▶ Task details
Please write out only the lines from the line with "yer will control the disc on her nail" to the line with "the person will", inclusive, exactly as they stand below, without the pictures.

Exercise data Block Start

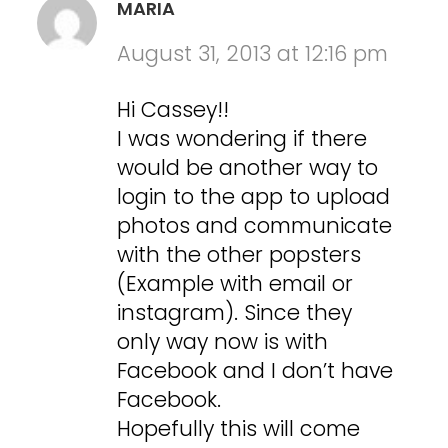
MARIA
August 31, 2013 at 12:16 pm
Hi Cassey!!
I was wondering if there
would be another way to
login to the app to upload
photos and communicate
with the other popsters
(Example with email or
instagram). Since they
only way now is with
Facebook and I don’t have
Facebook.
Hopefully this will come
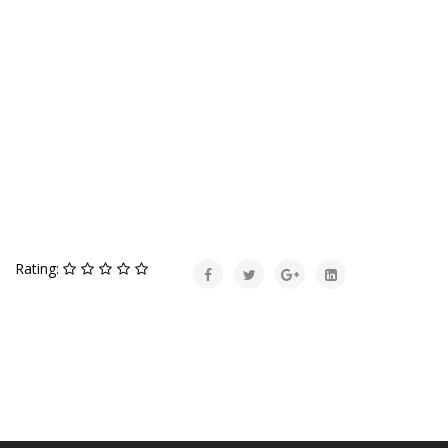
Rating:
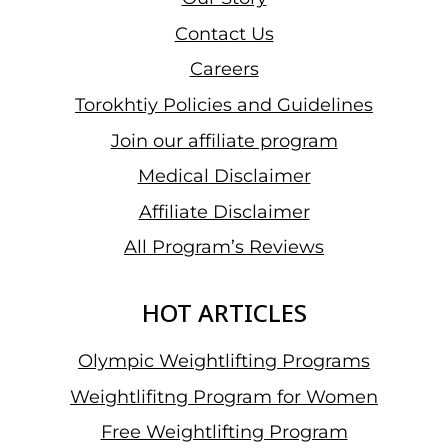
Contact Us
Careers
Torokhtiy Policies and Guidelines
Join our affiliate program
Medical Disclaimer
Affiliate Disclaimer
All Program’s Reviews
HOT ARTICLES
Olympic Weightlifting Programs
Weightlifitng Program for Women
Free Weightlifting Program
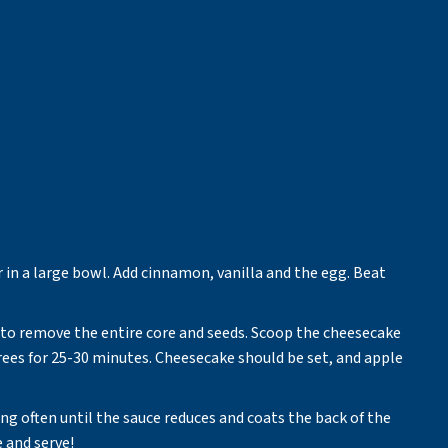
in a large bowl. Add cinnamon, vanilla and the egg. Beat
 to remove the entire core and seeds. Scoop the cheesecake
grees for 25-30 minutes. Cheesecake should be set, and apple
ng often until the sauce reduces and coats the back of the
 and serve!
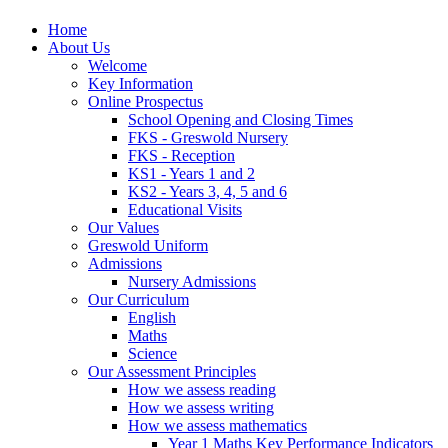
Home
About Us
Welcome
Key Information
Online Prospectus
School Opening and Closing Times
FKS - Greswold Nursery
FKS - Reception
KS1 - Years 1 and 2
KS2 - Years 3, 4, 5 and 6
Educational Visits
Our Values
Greswold Uniform
Admissions
Nursery Admissions
Our Curriculum
English
Maths
Science
Our Assessment Principles
How we assess reading
How we assess writing
How we assess mathematics
Year 1 Maths Key Performance Indicators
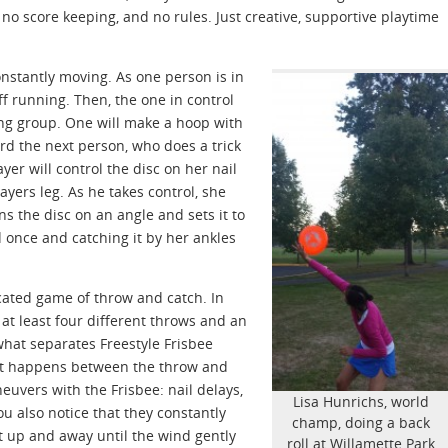
no score keeping, and no rules. Just creative, supportive playtime
onstantly moving. As one person is in
off running. Then, the one in control
ning group. One will make a hoop with
ard the next person, who does a trick
yer will control the disc on her nail
ayers leg. As he takes control, she
s the disc on an angle and sets it to
 once and catching it by her ankles
ticated game of throw and catch. In
at least four different throws and an
hat separates Freestyle Frisbee
that happens between the throw and
euvers with the Frisbee: nail delays,
Lisa Hunrichs, world
You also notice that they constantly
champ, doing a back
at up and away until the wind gently
roll at Willamette Park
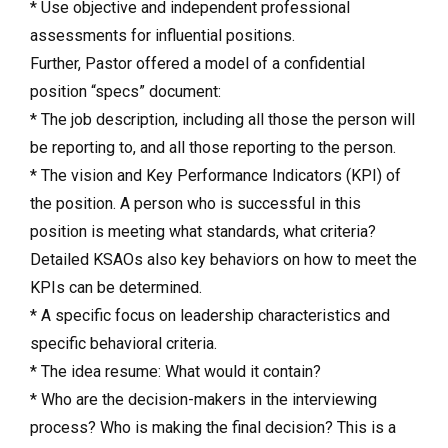
* Use objective and independent professional
assessments for influential positions.
Further, Pastor offered a model of a confidential
position “specs” document:
* The job description, including all those the person will
be reporting to, and all those reporting to the person.
* The vision and Key Performance Indicators (KPI) of
the position. A person who is successful in this
position is meeting what standards, what criteria?
Detailed KSAOs also key behaviors on how to meet the
KPIs can be determined.
* A specific focus on leadership characteristics and
specific behavioral criteria.
* The idea resume: What would it contain?
* Who are the decision-makers in the interviewing
process? Who is making the final decision? This is a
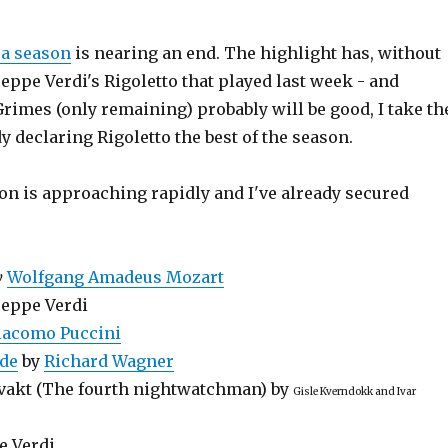
ra season
is nearing an end. The highlight has, without
eppe Verdi's Rigoletto that played last week - and
rimes (only remaining) probably will be good, I take th
y declaring Rigoletto the best of the season.
on is approaching rapidly and I've already secured
y
Wolfgang Amadeus Mozart
eppe Verdi
iacomo Puccini
lde
by
Richard Wagner
evakt (The fourth nightwatchman) by
Gisle Kverndokk and Ivar
e Verdi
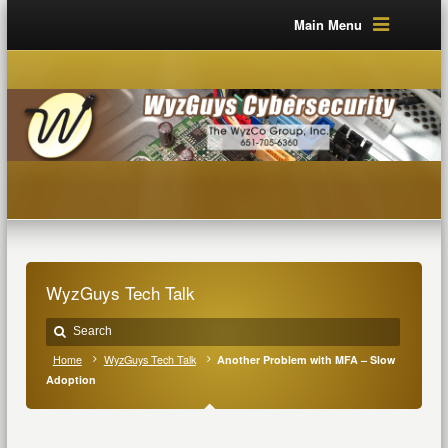
Main Menu
WyzGuys Tech Talk
Home
WyzGuys Tech Talk
Another Problem with MFA – Slow
Adoption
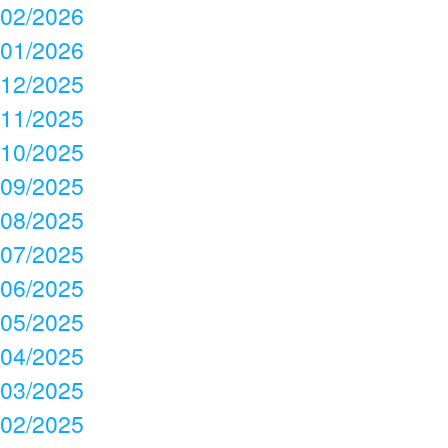
02/2026
01/2026
12/2025
11/2025
10/2025
09/2025
08/2025
07/2025
06/2025
05/2025
04/2025
03/2025
02/2025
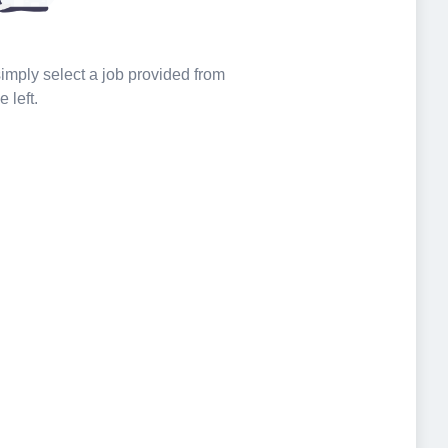
 simply select a job provided from
e left.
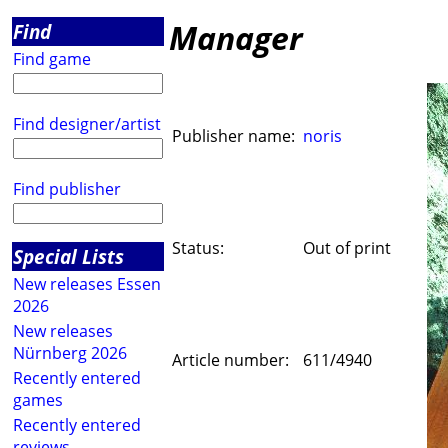
Manager
Find
Find game
Find designer/artist
Publisher name:
noris
Find publisher
Status:
Out of print
Special Lists
New releases Essen
2026
New releases
Nürnberg 2026
Article number:
611/4940
Recently entered
games
Recently entered
reviews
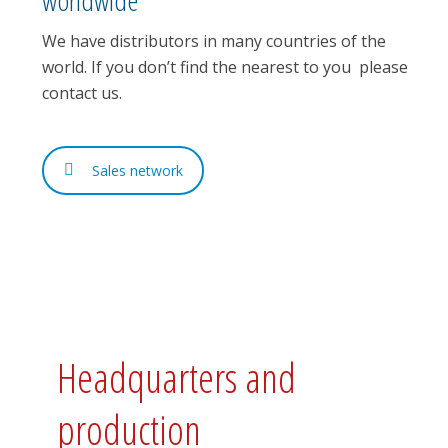
We have distributors in many countries of the
world. If you don’t find the nearest to you please
contact us.
Sales network
Headquarters and
production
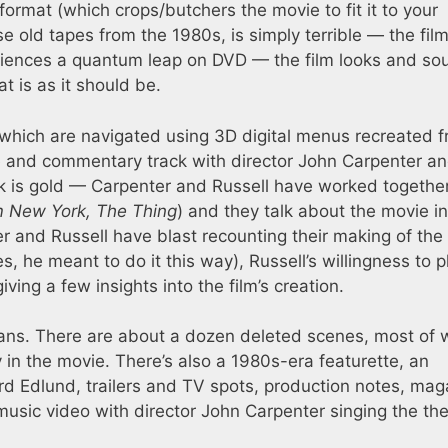
ormat (which crops/butchers the movie to fit it to your
ose old tapes from the 1980s, is simply terrible — the fil
xperiences a quantum leap on DVD — the film looks and s
 is as it should be.
which are navigated using 3D digital menus recreated 
ie and commentary track with director John Carpenter a
k is gold — Carpenter and Russell have worked togethe
m New York, The Thing
) and they talk about the movie in
r and Russell have blast recounting their making of the 
es, he meant to do it this way), Russell’s willingness to p
ving a few insights into the film’s creation.
ans. There are about a dozen deleted scenes, most of 
in the movie. There’s also a 1980s-era featurette, an
ard Edlund, trailers and TV spots, production notes, mag
 music video with director John Carpenter singing the t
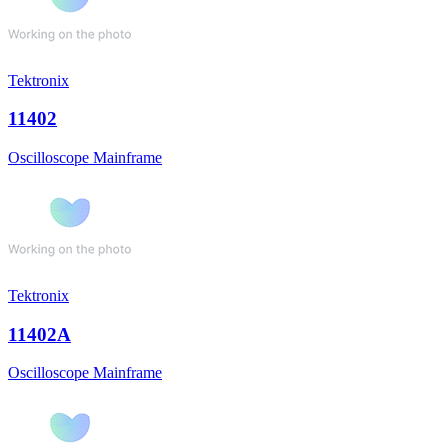
Tektronix
11402
Oscilloscope Mainframe
Tektronix
11402A
Oscilloscope Mainframe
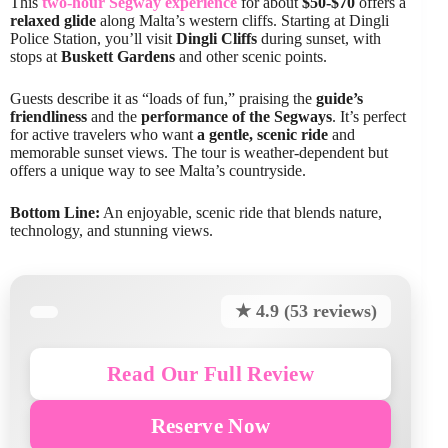
This
two-hour Segway experience
for about
$50-$70
offers a
relaxed glide
along Malta’s western cliffs. Starting at Dingli
Police Station, you’ll visit
Dingli Cliffs
during sunset, with
stops at
Buskett Gardens
and other scenic points.
Guests describe it as “loads of fun,” praising the
guide’s
friendliness
and the
performance of the Segways
. It’s perfect
for active travelers who want
a gentle, scenic ride
and
memorable sunset views. The tour is weather-dependent but
offers a unique way to see Malta’s countryside.
Bottom Line:
An enjoyable, scenic ride that blends nature,
technology, and stunning views.
★ 4.9 (53 reviews)
Read Our Full Review
Reserve Now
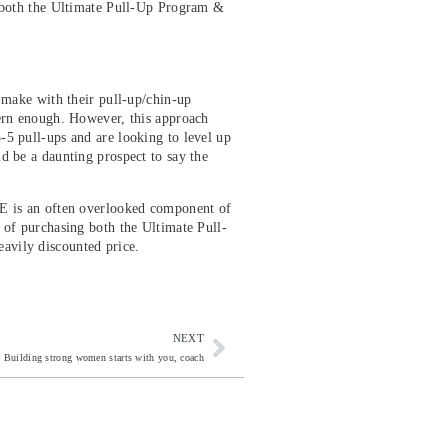
 both the Ultimate Pull-Up Program &
e make with their pull-up/chin-up
tern enough. However, this approach
-5 pull-ups and are looking to level up
d be a daunting prospect to say the
ME is an often overlooked component of
 of purchasing both the Ultimate Pull-
avily discounted price.
NEXT
Building strong women starts with you, coach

Exercise data Block End

▶ Result for this exercise
yer will control the disc on her nail
ayers leg. As he takes control, she
s the disc on an angle and sets it to
 once and catching it by her ankles
ticated game of throw and catch. In
at least four different throws and an
hat separates Freestyle Frisbee
that happens between the throw and
euvers with the Frisbee: nail delays,
Lisa Hunrichs, world
You also notice that they constantly
champ, doing a back
at up and away until the wind gently
roll at Willamette Park
* Use objective and independent professional
assessments for influential positions.
Further, Pastor offered a model of a confidential
position “specs” document:
* The job description, including all those the person will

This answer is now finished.